Project 2: Storm lantern wreath
After lunch, we begin our second project of the day – a storm lantern wreath. Designed to be an eye-catching centrepiece on your party table, this is made using an oasis wreath which comes ready-made in a circular tray.
shades of purple and mint
The choice of flowers available is wonderful and I decide to go for some beautiful hydrangea heads in shades of purple and mint green, to tone with but not exactly match my topiary tree.
After soaking my wreath tray in water, I begin by adding cut lengths of foliage into the oasis foam wreath. I also decide to pin some moss in place to hide the inside of the wreath tray from being seen through the glass storm lantern.
Instead of using whole hydrangea heads, I cut small sprays of petals and Georgia shows me how to wire them to give the stem enough length to insert firmly into the oasis.
It’s fascinating to see the other students’ wreaths developing and how each one is different, reflecting the personality of the maker. There are big blousy wreaths, cottage garden style wreaths, structured ones and loose arrangements. There’s no pressure to follow a set format and Georgia encourages us to follow our instincts and develop our own floral style.
I decide to keep my wreath simple with contrasting purple and mint green and a touch of white. I experiment with some Bear Grass stems, bending them into arcs and sticking each end into the oasis.
The finished result
I am so pleased with the finished result and delighted to take it home with me at the end of the day. By complete coincidence, there was a summer party for the parents in my son’s class that evening, so I add a candle and bring my wreath along as my offering which went down very well!
For anyone wanting to dip a toe into the wonderful world of floristry, this one day course is a fantastic starting point, as are many of the other seasonal day courses run by The Sussex Flower School.

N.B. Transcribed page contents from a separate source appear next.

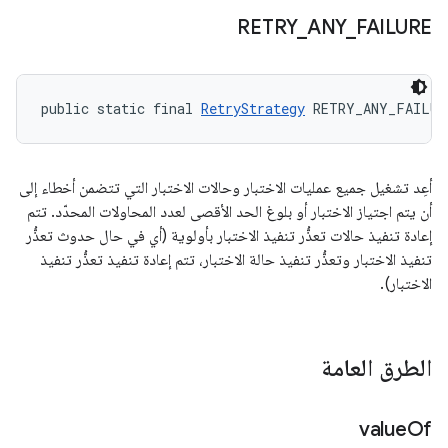
RETRY
_
ANY
_
FAILURE
public static final 
RetryStrategy
 RETRY_ANY_FAILUR
أعِد تشغيل جميع عمليات الاختبار وحالات الاختبار التي تتضمن أخطاء إلى
أن يتم اجتياز الاختبار أو بلوغ الحد الأقصى لعدد المحاولات المحدّد. تتم
إعادة تنفيذ حالات تعذُّر تنفيذ الاختبار بأولوية (أي في حال حدوث تعذُّر
تنفيذ الاختبار وتعذُّر تنفيذ حالة الاختبار، تتم إعادة تنفيذ تعذُّر تنفيذ
الاختبار).
الطرق العامة
value
Of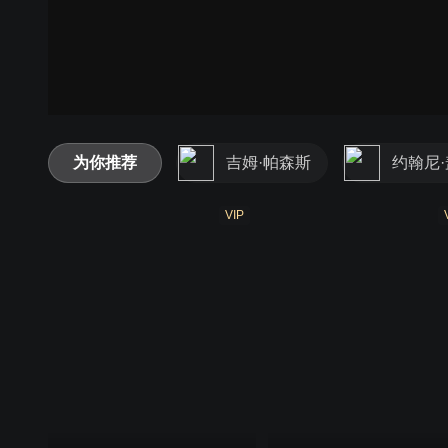
为你推荐
吉姆·帕森斯
约翰尼
VIP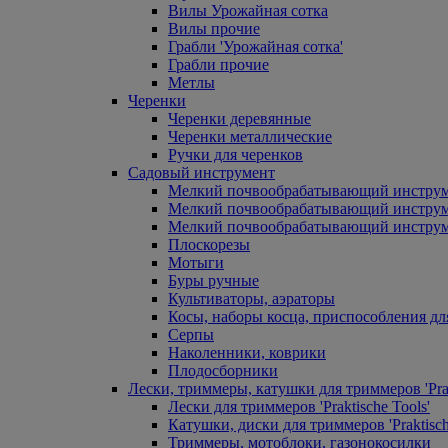
Вилы Урожайная сотка
Вилы прочие
Грабли 'Урожайная сотка'
Грабли прочие
Метлы
Черенки
Черенки деревянные
Черенки металлические
Ручки для черенков
Садовый инструмент
Мелкий почвообрабатывающий инстру
Мелкий почвообрабатывающий инст
Мелкий почвообрабатывающий инструм
Плоскорезы
Мотыги
Буры ручные
Культиваторы, аэраторы
Косы, наборы косца, приспособления дл
Серпы
Наколенники, коврики
Плодосборники
Лески, триммеры, катушки для триммеров 'Prak
Лески для триммеров 'Praktische Tools'
Катушки, диски для триммеров 'Praktisch
Триммеры, мотоблоки, газонокосилки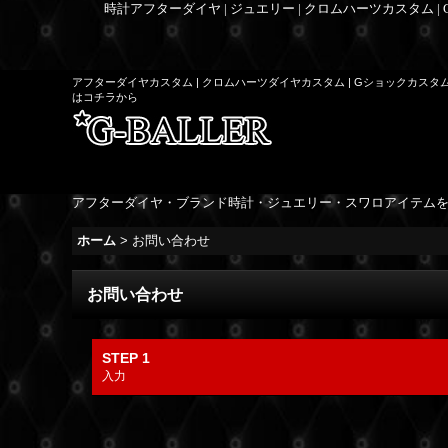
時計アフターダイヤ | ジュエリー | クロムハーツカスタム |
アフターダイヤカスタム | クロムハーツダイヤカスタム | Gショックカスタ
はコチラから
アフターダイヤ・ブランド時計・ジュエリー・スワロアイテム
ホーム
>
お問い合わせ
お問い合わせ
STEP 1
入力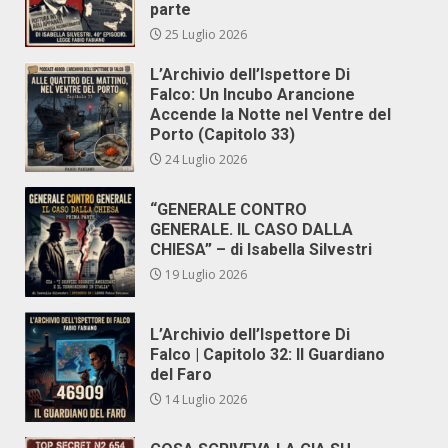
parte
25 Luglio 2026
L’Archivio dell’Ispettore Di
Falco: Un Incubo Arancione
Accende la Notte nel Ventre del
Porto (Capitolo 33)
24 Luglio 2026
“GENERALE CONTRO
GENERALE. IL CASO DALLA
CHIESA” – di Isabella Silvestri
19 Luglio 2026
L’Archivio dell’Ispettore Di
Falco | Capitolo 32: Il Guardiano
del Faro
14 Luglio 2026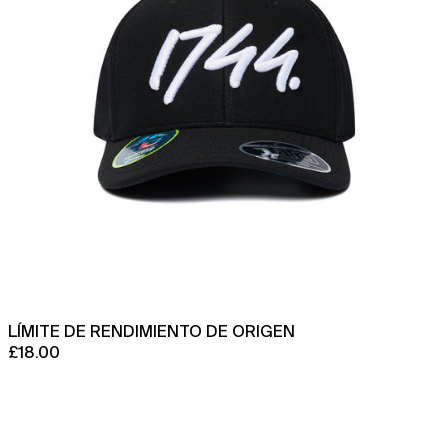
LÍMITE DE RENDIMIENTO DE ORIGEN
£18.00
Gorra
Trucker
Logo
Origin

Georgia is an amazing teacher, both patient and inspiring, and very generous in passing on her considerable knowledge of the floristry profession. Even if you have no prior experience, she will make you believe that you can create something truly stunning and gently guide you through the process with helpful hints and advice.
All in all, this is a wonderful way to spend a day, whether you’re thinking of changing career or simply want some handy tips up your sleeve for creating impactful arrangements for your home. I have a feeling I’ll be making a return trip!